=== ENTRIES SUPPLIED ===

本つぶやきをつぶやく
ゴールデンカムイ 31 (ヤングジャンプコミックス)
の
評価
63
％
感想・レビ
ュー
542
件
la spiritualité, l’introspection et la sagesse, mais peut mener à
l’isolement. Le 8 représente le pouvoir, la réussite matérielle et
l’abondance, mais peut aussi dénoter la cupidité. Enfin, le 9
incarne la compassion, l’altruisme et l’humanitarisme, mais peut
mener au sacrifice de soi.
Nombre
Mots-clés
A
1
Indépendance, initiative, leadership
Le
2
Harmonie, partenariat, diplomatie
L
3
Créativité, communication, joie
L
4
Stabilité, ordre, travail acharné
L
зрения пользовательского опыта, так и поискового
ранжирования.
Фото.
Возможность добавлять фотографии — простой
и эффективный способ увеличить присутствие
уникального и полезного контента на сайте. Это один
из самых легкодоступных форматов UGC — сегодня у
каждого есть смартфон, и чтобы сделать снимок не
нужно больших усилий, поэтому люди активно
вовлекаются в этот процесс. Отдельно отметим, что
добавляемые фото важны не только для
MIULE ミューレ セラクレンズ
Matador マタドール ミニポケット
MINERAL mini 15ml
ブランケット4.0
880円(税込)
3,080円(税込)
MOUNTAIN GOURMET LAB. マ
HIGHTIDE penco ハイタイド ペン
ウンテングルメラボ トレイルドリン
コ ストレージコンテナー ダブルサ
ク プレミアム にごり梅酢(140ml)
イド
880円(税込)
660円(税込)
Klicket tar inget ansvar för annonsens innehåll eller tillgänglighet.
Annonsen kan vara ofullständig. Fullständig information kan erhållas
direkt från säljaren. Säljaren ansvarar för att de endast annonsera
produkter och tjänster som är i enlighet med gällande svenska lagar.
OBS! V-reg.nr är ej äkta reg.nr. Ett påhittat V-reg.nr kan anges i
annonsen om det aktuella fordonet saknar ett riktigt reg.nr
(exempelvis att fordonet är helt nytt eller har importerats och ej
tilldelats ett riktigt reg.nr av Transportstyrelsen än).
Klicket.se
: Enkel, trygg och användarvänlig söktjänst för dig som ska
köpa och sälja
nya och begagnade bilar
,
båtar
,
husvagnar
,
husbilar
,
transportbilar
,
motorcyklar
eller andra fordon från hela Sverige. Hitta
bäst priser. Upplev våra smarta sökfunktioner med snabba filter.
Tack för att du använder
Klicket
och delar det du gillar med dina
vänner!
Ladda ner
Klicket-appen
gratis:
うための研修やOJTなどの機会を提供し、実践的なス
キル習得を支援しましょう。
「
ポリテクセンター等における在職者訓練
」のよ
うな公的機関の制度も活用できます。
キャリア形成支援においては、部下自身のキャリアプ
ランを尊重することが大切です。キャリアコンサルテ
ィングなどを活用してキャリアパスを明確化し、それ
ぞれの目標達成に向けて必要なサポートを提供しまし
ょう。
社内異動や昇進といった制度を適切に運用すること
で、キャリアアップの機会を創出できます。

===

What this exercise asks for is every line of the data above with the word "riktigt".

annonsen om det aktuella fordonet saknar ett riktigt reg.nr
tilldelats ett riktigt reg.nr av Transportstyrelsen än).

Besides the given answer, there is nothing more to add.